Evan Eichler, professor of genome sciences at the University of Washington.C. McLean/Univ. of Washington
People with PTEN mutations are known to have large heads, and Frazier’s team found that they have abnormally large quantities of white matter, the nerve fibers that connect brain regions. The white matter is poorly organized, which might relate to the difficulties with working memory. In contrast to the inconclusive results from brain imaging studies of people with autism stemming from a wide range of causes, the results here are striking, says Frazier. “When you look at PTEN, it’s like, ‘Bam!’ It’s huge.”
Lord agrees that puzzling out the different genetic subtypes of autism is important — but she cautions that researchers may inadvertently identify patterns in a group that don’t set it apart from other groups, or may downplay the differences within a group.
“I think there’s huge pressure on the authors to find something,” she says. For example, gut problems and sleep problems are common among children with autism, not just those who carry mutations in CHD8. “Ultimately what we want to know is: Could we identify these kids if we didn’t know their genetic abnormality?”
Besides, not all stories that come out of genetics-first studies of autism are going to be tidy and straightforward. Some autism genes may result in a range of phenotypes that might include neurodevelopmental disorders other than autism. Still other genes may not be associated with any predictable phenotype at all.
For some families involved in these studies, the story won’t have a neat outline. Waylon volunteered for the study (and even got a skin biopsy, despite his terror of needles) with altruistic motives — “so I can help other people with autism, and just further research about it.” But for him and his family, there are still more questions than answers.
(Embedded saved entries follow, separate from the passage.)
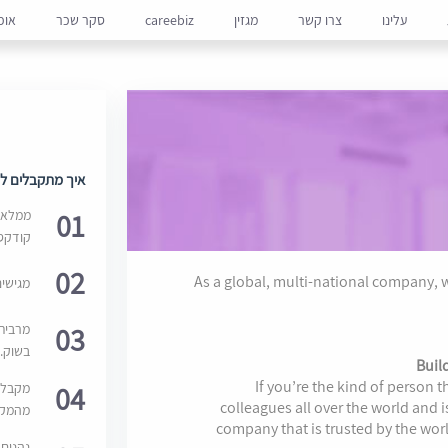
עלינו
צרו קשר
מגזין
careebiz
סקר שכר
אופ
איך מתקבלים למ
01
ממלאים
קודקס
02
As a global, multi-national company, 
מגישי
03
מרבית
בשוק. 
Buil
If you’re the kind of person t
04
מקבלי
colleagues all over the world and i
מהמקור
company that is trusted by the world
נהנים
So far, knowing that Waylon has a mutation in SETD2 is “just letters and numbers,” says Waylon’s father, Curtis Cude, an environmental chemist in Portland, Oregon. “I want to know: What does that mean? What are the shared characteristics? What does that gene actually affect?”
Luckily, Waylon seems to be doing well even without such deeper insights about the origins of his autism. While he struggled in elementary school — certain activities, such as writing, stressed him out so much that he would hide under his desk, and he was sometimes sent home for being disruptive — he now seems to have hit his stride. He started a club at his high school, commuted an hour and a half by train to his internship last summer and plans to attend college to study computer science.
Still, Waylon and his family hope they might benefit from the study more directly at some point, and are optimistic about individualized treatments. Waylon says he wouldn’t want to change his aptitude for math and science, which he sees as an important part of his identity. But if a treatment could flip a switch in his brain and make social interactions easier for him, he’d be all for it, he says. “It sounds like it would probably only give positive things.”